Instructions for the task
Look below for the lines from the one with "조선&고려 DLC 출시 예정" to the one with "Ja, mits het", and copy exactly those lines, both ends included.

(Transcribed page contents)
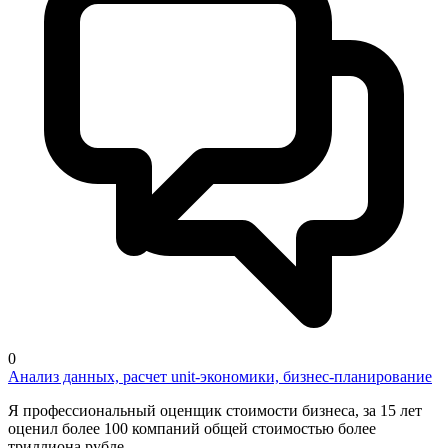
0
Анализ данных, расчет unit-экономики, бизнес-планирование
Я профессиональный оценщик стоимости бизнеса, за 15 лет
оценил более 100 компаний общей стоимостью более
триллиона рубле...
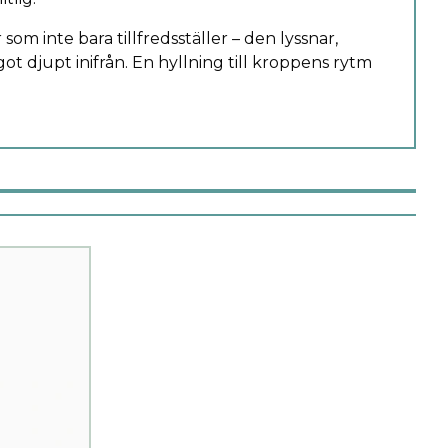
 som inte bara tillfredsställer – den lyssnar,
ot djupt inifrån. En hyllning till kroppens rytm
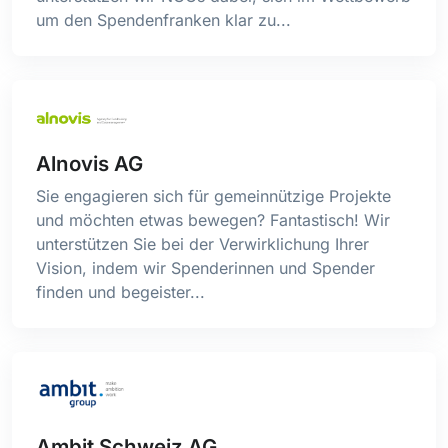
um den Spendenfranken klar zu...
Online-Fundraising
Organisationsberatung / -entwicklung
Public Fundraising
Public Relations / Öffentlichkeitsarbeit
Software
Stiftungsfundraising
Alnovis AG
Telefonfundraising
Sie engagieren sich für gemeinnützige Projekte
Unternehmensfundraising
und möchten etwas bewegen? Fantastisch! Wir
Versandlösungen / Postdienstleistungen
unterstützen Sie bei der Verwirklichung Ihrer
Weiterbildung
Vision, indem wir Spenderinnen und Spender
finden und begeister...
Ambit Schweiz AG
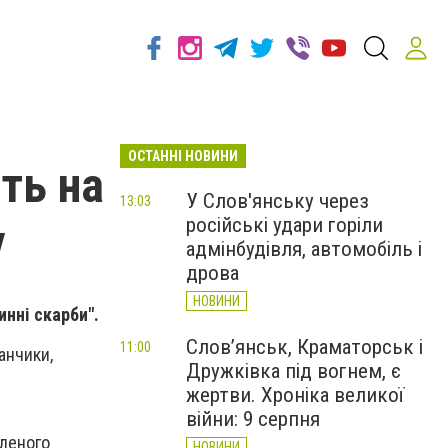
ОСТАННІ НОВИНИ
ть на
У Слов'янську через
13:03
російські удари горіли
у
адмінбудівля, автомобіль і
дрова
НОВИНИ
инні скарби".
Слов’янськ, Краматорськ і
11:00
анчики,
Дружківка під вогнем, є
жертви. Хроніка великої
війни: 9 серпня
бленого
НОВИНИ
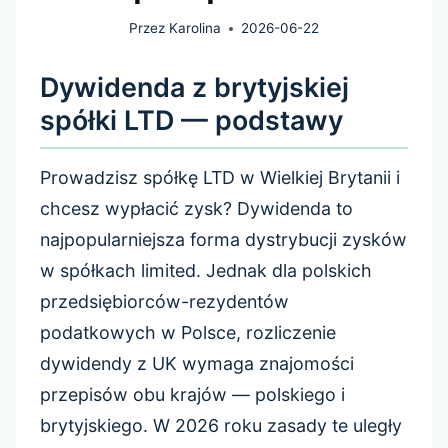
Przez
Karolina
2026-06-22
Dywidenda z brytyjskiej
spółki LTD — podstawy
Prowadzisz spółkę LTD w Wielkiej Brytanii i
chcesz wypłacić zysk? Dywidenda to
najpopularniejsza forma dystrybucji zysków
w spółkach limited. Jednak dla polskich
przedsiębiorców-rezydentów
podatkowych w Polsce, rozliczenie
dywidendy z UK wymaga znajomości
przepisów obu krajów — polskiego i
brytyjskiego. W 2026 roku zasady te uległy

...

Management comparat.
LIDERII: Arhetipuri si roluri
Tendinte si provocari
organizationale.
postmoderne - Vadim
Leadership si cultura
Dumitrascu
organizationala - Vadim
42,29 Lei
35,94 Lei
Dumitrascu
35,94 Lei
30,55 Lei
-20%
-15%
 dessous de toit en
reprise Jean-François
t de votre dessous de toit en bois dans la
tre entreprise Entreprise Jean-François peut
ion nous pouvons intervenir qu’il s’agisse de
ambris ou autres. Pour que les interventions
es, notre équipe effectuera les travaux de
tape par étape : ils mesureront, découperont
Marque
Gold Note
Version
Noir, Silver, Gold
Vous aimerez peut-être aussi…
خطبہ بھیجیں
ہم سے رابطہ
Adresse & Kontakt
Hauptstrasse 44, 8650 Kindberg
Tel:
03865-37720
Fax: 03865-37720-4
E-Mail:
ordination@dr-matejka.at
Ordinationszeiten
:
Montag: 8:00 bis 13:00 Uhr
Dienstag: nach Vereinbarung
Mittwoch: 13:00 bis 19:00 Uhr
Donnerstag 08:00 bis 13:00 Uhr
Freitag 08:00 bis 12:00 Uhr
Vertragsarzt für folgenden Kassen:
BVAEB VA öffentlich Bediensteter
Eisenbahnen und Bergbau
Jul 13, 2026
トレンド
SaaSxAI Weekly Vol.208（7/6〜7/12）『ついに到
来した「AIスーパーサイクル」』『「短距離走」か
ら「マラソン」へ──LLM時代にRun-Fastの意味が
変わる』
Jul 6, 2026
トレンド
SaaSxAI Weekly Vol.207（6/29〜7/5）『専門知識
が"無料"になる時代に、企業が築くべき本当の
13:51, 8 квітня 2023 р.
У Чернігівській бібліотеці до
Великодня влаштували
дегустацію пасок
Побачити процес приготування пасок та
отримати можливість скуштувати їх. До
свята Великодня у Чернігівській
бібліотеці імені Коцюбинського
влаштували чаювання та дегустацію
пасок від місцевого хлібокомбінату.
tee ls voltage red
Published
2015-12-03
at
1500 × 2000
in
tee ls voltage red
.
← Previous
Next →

==

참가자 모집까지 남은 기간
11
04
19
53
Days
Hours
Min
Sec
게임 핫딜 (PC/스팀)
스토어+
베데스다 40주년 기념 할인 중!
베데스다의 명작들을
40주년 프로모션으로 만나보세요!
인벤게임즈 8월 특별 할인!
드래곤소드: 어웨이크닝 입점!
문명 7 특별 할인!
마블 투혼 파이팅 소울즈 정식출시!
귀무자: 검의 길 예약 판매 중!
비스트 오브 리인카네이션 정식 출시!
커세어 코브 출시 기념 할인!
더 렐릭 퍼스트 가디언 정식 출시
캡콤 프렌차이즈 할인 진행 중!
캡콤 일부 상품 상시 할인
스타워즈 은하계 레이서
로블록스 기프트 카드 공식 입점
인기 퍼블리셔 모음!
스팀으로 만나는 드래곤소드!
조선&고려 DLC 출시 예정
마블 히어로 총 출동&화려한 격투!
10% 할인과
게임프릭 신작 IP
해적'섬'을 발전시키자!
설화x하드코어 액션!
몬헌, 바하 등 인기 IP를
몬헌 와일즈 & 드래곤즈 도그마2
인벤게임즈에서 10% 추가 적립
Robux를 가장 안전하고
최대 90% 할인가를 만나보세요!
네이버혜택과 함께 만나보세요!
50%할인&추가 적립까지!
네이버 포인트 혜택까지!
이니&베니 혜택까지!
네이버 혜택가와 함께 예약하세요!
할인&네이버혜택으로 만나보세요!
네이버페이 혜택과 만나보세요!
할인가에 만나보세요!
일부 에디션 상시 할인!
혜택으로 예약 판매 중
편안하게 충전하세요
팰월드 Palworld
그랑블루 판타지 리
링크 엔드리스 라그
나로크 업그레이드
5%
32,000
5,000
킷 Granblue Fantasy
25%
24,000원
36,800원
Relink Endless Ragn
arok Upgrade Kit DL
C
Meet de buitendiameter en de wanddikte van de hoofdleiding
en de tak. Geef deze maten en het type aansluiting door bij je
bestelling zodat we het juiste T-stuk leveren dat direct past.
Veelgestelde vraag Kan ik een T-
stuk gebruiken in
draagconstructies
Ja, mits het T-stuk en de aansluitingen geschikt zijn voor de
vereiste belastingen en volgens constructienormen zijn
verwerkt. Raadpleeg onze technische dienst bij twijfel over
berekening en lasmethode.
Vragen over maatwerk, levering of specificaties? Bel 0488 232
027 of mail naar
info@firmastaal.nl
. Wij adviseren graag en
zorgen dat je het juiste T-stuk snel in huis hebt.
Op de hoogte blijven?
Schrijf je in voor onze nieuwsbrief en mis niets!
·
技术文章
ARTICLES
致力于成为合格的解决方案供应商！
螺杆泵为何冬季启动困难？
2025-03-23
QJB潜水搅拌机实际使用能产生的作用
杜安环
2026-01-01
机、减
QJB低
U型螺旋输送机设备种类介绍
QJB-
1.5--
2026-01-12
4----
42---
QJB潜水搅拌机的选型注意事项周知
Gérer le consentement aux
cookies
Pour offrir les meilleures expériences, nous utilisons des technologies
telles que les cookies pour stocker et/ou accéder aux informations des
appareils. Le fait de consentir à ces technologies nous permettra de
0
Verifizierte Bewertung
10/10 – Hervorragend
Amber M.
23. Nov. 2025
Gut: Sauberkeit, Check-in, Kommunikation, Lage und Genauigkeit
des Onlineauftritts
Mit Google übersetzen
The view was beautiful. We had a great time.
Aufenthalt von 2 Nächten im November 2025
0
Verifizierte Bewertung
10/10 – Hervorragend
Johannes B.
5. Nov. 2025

Solution for this problem
조선&고려 DLC 출시 예정
마블 히어로 총 출동&화려한 격투!
10% 할인과
게임프릭 신작 IP
해적'섬'을 발전시키자!
설화x하드코어 액션!
몬헌, 바하 등 인기 IP를
몬헌 와일즈 & 드래곤즈 도그마2
인벤게임즈에서 10% 추가 적립
Robux를 가장 안전하고
최대 90% 할인가를 만나보세요!
네이버혜택과 함께 만나보세요!
50%할인&추가 적립까지!
네이버 포인트 혜택까지!
이니&베니 혜택까지!
네이버 혜택가와 함께 예약하세요!
할인&네이버혜택으로 만나보세요!
네이버페이 혜택과 만나보세요!
할인가에 만나보세요!
일부 에디션 상시 할인!
혜택으로 예약 판매 중
편안하게 충전하세요
팰월드 Palworld
그랑블루 판타지 리
링크 엔드리스 라그
나로크 업그레이드
5%
32,000
5,000
킷 Granblue Fantasy
25%
24,000원
36,800원
Relink Endless Ragn
arok Upgrade Kit DL
C
Meet de buitendiameter en de wanddikte van de hoofdleiding
en de tak. Geef deze maten en het type aansluiting door bij je
bestelling zodat we het juiste T-stuk leveren dat direct past.
Veelgestelde vraag Kan ik een T-
stuk gebruiken in
draagconstructies
Ja, mits het T-stuk en de aansluitingen geschikt zijn voor de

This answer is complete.